Amicus Curiae brief by Stephen E. Meili and Lawrence A. Towers, Madison, for the Center for Public Representation, Inc.

¶ 1. DIANE S. SYKES, J.

This is a "lemon law" case. The issue is whether consumers who are aware of defects in a motor vehicle at the time they accept delivery may nevertheless sue the vehicle manufacturer under the lemon law when repair efforts fail. Kerry Dieter and Donna Hermes purchased a Chrysler truck and ordered some accessories installed before delivery. The dealer damaged the truck in the process of installing the accessories, but assured the buyers that the damage—scratches in the truck's finish—would be repaired. Dieter and Hermes accepted delivery, and when repair attempts were unsuccessful, sought relief from Chrysler under the lemon law.

¶ 2. The court of appeals held that because the lemon law was meant to protect consumers from hidden defects discovered after delivery of a new vehicle, Dieter and Hermes, who knew about the paint scratches before delivery of the truck, could not recover. The lemon law, however, contains no "hidden defect" limitation on its applicability. It also specifically provides that its protections cannot be waived. So we reverse.

¶ 3. The relevant facts are undisputed. On December 12, 1995, Kerry Dieter and Donna Hermes signed a contract to purchase a 1996 Dodge Ram pickup truck from Frascona Chrysler-Plymouth-Dodge, an authorized Chrysler dealership. The contract also provided for the purchase and installation of several after-market accessories for the truck, including a tonneau (truck box) cover, bug deflector, fender shield, and rust-proofing. These accessories were all Chrysler-approved MOPAR1 parts. Frascona was to install the accessories before Dieter and Hermes took delivery of the truck. At the time of sale, the truck's finish was not scratched.

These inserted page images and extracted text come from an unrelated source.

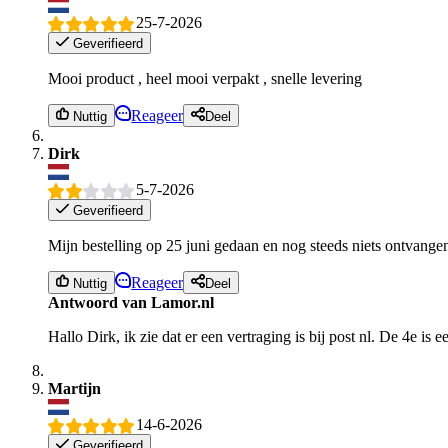
25-7-2026
Geverifieerd
Mooi product , heel mooi verpakt , snelle levering
Reageer
Nuttig
Deel
Dirk
5-7-2026
Geverifieerd
Mijn bestelling op 25 juni gedaan en nog steeds niets ontvangen
Reageer
Nuttig
Deel
Antwoord van Lamor.nl
Hallo Dirk, ik zie dat er een vertraging is bij post nl. De 4e 
Martijn
14-6-2026
Geverifieerd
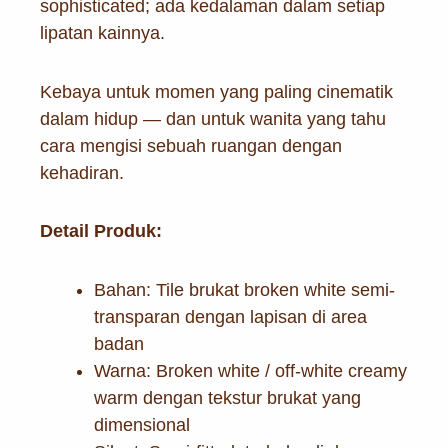
sophisticated; ada kedalaman dalam setiap
lipatan kainnya.
Kebaya untuk momen yang paling cinematik
dalam hidup — dan untuk wanita yang tahu
cara mengisi sebuah ruangan dengan
kehadiran.
Detail Produk:
Bahan: Tile brukat broken white semi-
transparan dengan lapisan di area
badan
Warna: Broken white / off-white creamy
warm dengan tekstur brukat yang
dimensional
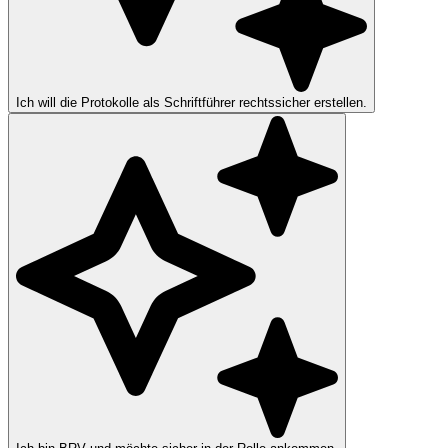
Ich will die Protokolle als Schriftführer rechtssicher erstellen.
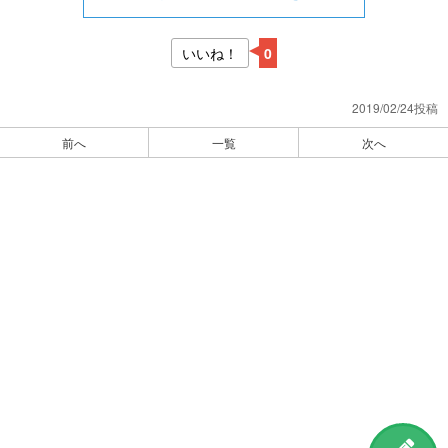
いいね！
0
2019/02/24投稿
前へ
一覧
次へ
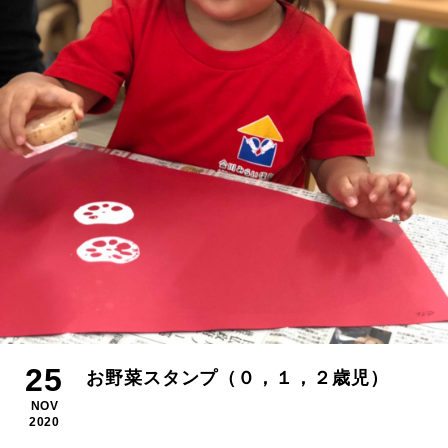
25
お野菜スタンプ（０，１，２歳児）
NOV
2020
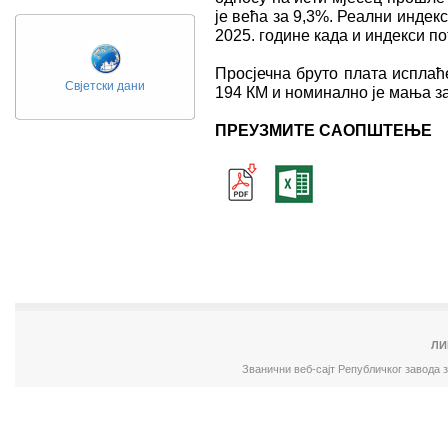
је већа за 9,3%. Реални индек
2025. године када и индекси по
Просјечна бруто плата исплаће
Свјетски дани
194 КМ и номинално је мања за
ПРЕУЗМИТЕ САОПШТЕЊЕ
ЛИ
Званични веб-сајт Републичког завода 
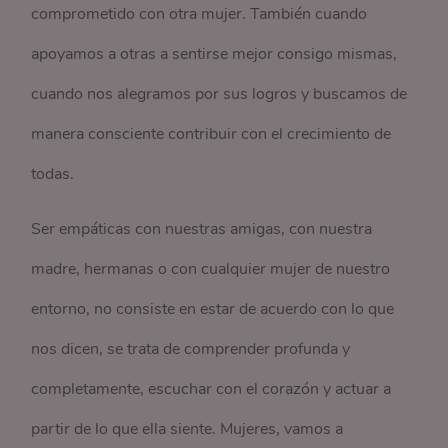
comprometido con otra mujer. También cuando
apoyamos a otras a sentirse mejor consigo mismas,
cuando nos alegramos por sus logros y buscamos de
manera consciente contribuir con el crecimiento de
todas.
Ser empáticas con nuestras amigas, con nuestra
madre, hermanas o con cualquier mujer de nuestro
entorno, no consiste en estar de acuerdo con lo que
nos dicen, se trata de comprender profunda y
completamente, escuchar con el corazón y actuar a
partir de lo que ella siente. Mujeres, vamos a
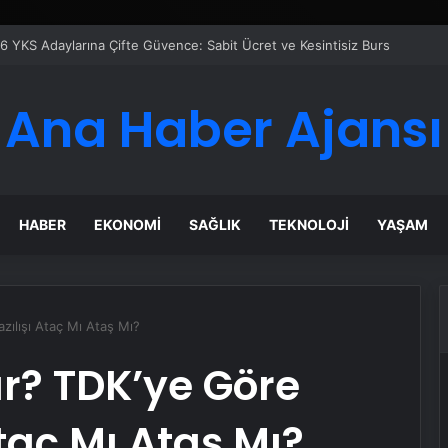
Google Reklam Ajansı, SEO Ajansı ve Web Tasarım Ajansı
Ana Haber Ajansı
HABER
EKONOMI
SAĞLIK
TEKNOLOJI
YAŞAM
zılışı Ataç Mı Ataş Mı?
ır? TDK’ye Göre
taç Mı Ataş Mı?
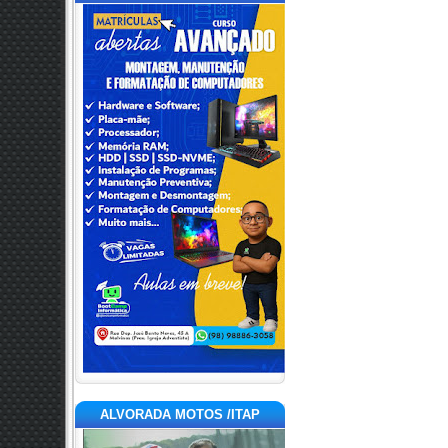
ALVORADA MOTOS /ITAP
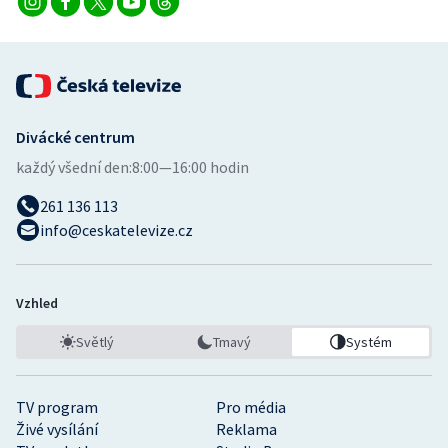
Divácké centrum
každý všední den:
8:00—16:00 hodin
261 136 113
info@ceskatelevize.cz
Vzhled
Světlý
Tmavý
Systém
TV program
Pro média
Živé vysílání
Reklama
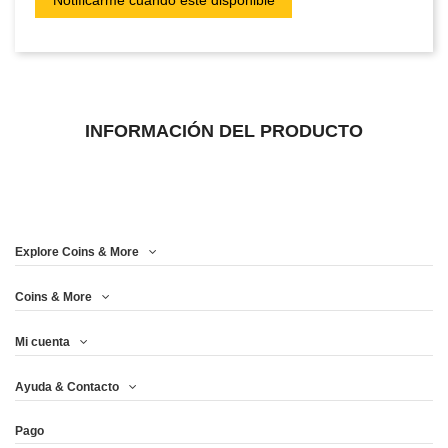
INFORMACIÓN DEL PRODUCTO
Explore Coins & More
Coins & More
Mi cuenta
Ayuda & Contacto
Pago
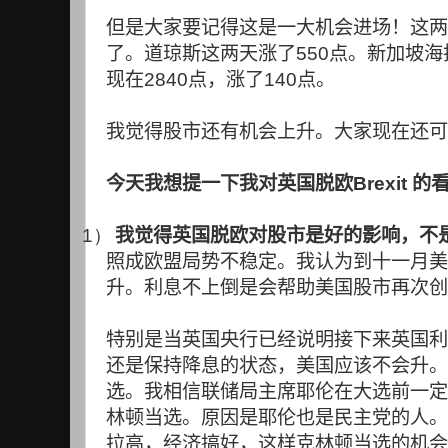
但是大家要记得这是一大机会进场！这两
了。道琼斯这两天涨了
550
点。新加坡海
现在
2840
点，涨了
140
点。
我觉得股市还有机会上升。大家现在还可
今天我想提一下我对英国脱欧
Brexit
的
1）
我觉得英国脱欧对股市是好的影响，不
照成欧盟局势不稳定。我认为到十一月美
升。利息不上倒是会帮助美国股市再次创
特别是当英国央行已经说明接下来英国利
还是保持降息的状态，美国应该不会升。
选。我相信联储局主席耶伦在大选前一定
林顿当选。原因是耶伦也是民主党的人。
拉高，经济搞好，这样克林顿当选的机会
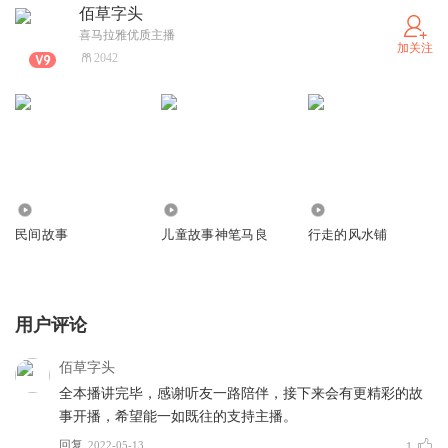
佰草字头
喜马拉雅优质主播
加关注
2042
3697
1.82万
406
民间故事
儿童故事神笔马良
行走的风水铺
用户评论
佰草字头
全本播讲完毕，感谢听友一路陪伴，接下来会有更精彩的故
事开播，希望能一如既往的支持主播。
回复
2022-05-13
1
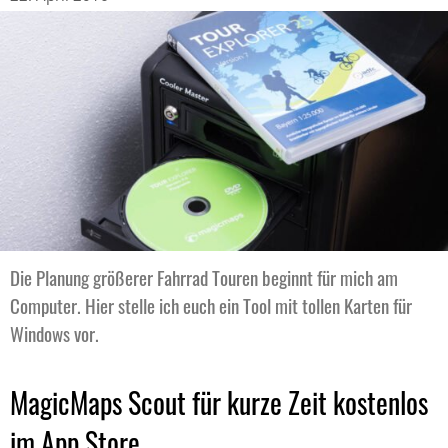
Die Planung größerer Fahrrad Touren beginnt für mich am
Computer. Hier stelle ich euch ein Tool mit tollen Karten für
Windows vor.
MagicMaps Scout für kurze Zeit kostenlos
im App Store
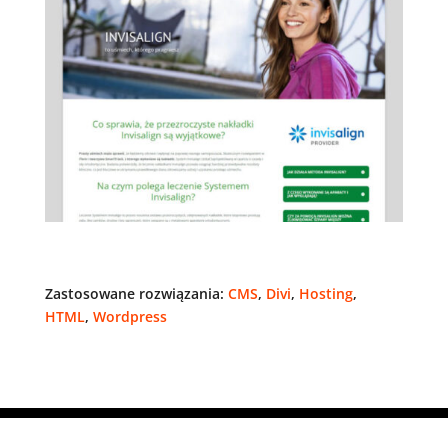
Zastosowane rozwiązania:
CMS
,
Divi
,
Hosting
,
HTML
,
Wordpress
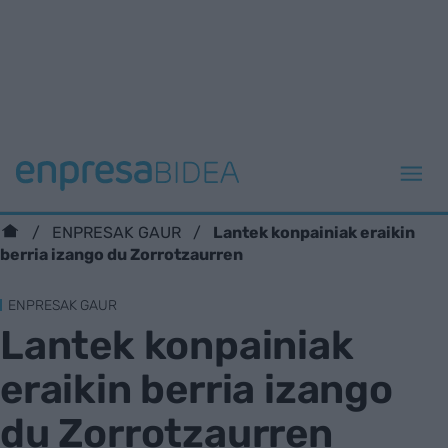
Lantek konpainiak eraikin
ENPRESAK GAUR
berria izango du Zorrotzaurren
ENPRESAK GAUR
Lantek konpainiak
eraikin berria izango
du Zorrotzaurren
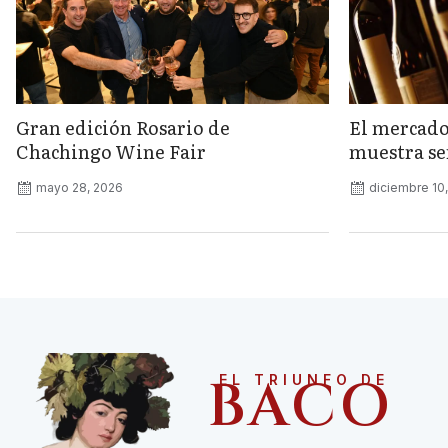
Gran edición Rosario de
El mercado
Chachingo Wine Fair
muestra señ
mayo 28, 2026
diciembre 10
BACO
EL TRIUNFO DE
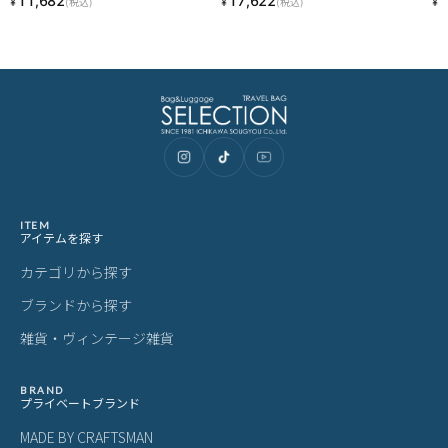
11,682
17,622
1
¥
¥
¥
(税込)
(税込)
9 LINECPN
ITEM
アイテムを探す
カテゴリから探す
ブランドから探す
雑貨・ヴィンテージ雑貨
BRAND
プライベートブランド
MADE BY CRAFTSMAN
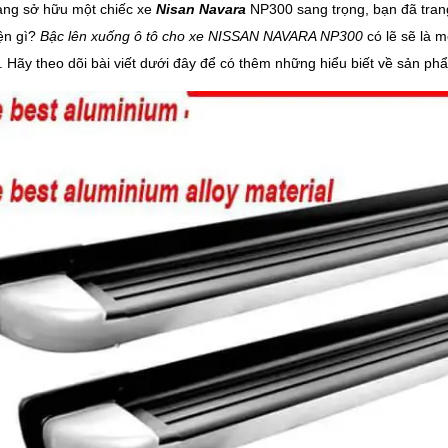
ang sở hữu một chiếc xe
Nisan Navara
NP300 sang trọng, bạn đã tran
ện gì?
Bậc lên xuống ô tô cho xe NISSAN NAVARA NP300
có lẽ sẽ là m
. Hãy theo dõi bài viết dưới đây để có thêm những hiểu biết về sản ph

¶ 4. During the installation of the accessories, the truck's paint finish was scratched in many places, apparently by Frascona's technician. On December 16, 1995, when Dieter and Hermes returned to pick up their truck, they discovered the scratches and announced their intention to cancel the sale. A Frascona representative informed them that if they cancelled the sale, they would forfeit their deposit.2 The representative assured them that the damage to the truck's finish would be repaired. After weighing their options, Dieter and Hermes took delivery of the truck.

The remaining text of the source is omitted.